[Task details] Below are records with pictures; copy word for word only the lines between the line with "Dishwasher not dispensing" and the line with "something that helps", inclusive, and drop the pictures.

[Records for the exercise]
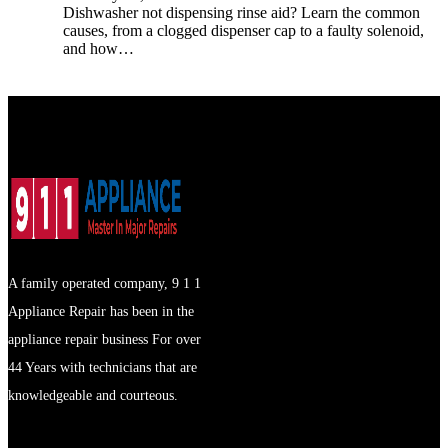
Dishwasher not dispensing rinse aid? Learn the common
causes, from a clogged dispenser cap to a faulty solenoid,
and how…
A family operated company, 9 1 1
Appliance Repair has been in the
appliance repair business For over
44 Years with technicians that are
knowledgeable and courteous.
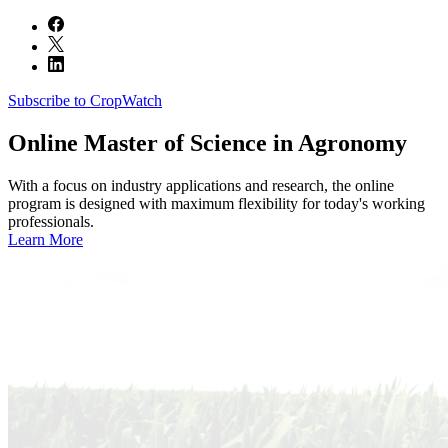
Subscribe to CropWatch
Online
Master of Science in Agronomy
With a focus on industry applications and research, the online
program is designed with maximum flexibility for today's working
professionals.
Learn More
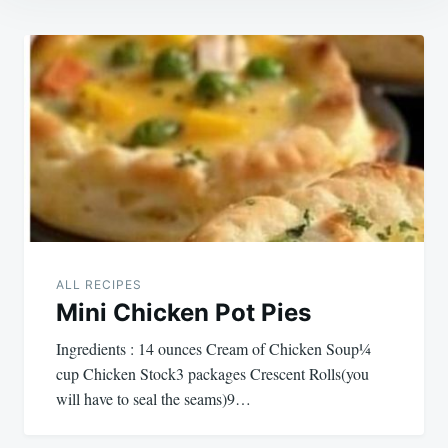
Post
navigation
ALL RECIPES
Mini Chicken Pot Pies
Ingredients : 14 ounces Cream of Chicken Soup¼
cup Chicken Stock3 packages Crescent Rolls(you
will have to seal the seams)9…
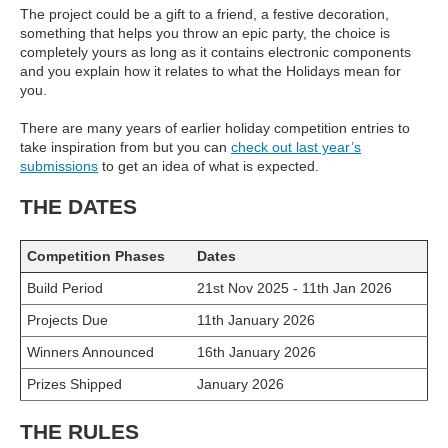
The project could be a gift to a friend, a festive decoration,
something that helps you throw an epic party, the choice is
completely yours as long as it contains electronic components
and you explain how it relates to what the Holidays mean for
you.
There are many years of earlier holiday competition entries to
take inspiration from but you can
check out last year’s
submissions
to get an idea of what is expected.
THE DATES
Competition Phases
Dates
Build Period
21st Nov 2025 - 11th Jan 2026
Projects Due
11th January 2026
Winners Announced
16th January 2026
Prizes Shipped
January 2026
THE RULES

---

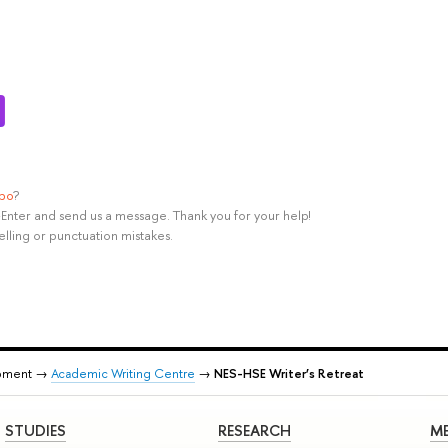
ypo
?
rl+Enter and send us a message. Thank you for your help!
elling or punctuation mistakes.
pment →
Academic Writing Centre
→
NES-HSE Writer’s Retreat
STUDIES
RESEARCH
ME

[Exercise output]
Dishwasher not dispensing rinse aid? Learn the common
causes, from a clogged dispenser cap to a faulty solenoid,
and how…
A family operated company, 9 1 1
Appliance Repair has been in the
appliance repair business For over
44 Years with technicians that are
knowledgeable and courteous.
Subscribe to CropWatch
Online
Master of Science in Agronomy
With a focus on industry applications and research, the online
program is designed with maximum flexibility for today's working
professionals.
Learn More
Post
navigation
ALL RECIPES
Mini Chicken Pot Pies
Ingredients : 14 ounces Cream of Chicken Soup¼
cup Chicken Stock3 packages Crescent Rolls(you
will have to seal the seams)9…
The project could be a gift to a friend, a festive decoration,
something that helps you throw an epic party, the choice is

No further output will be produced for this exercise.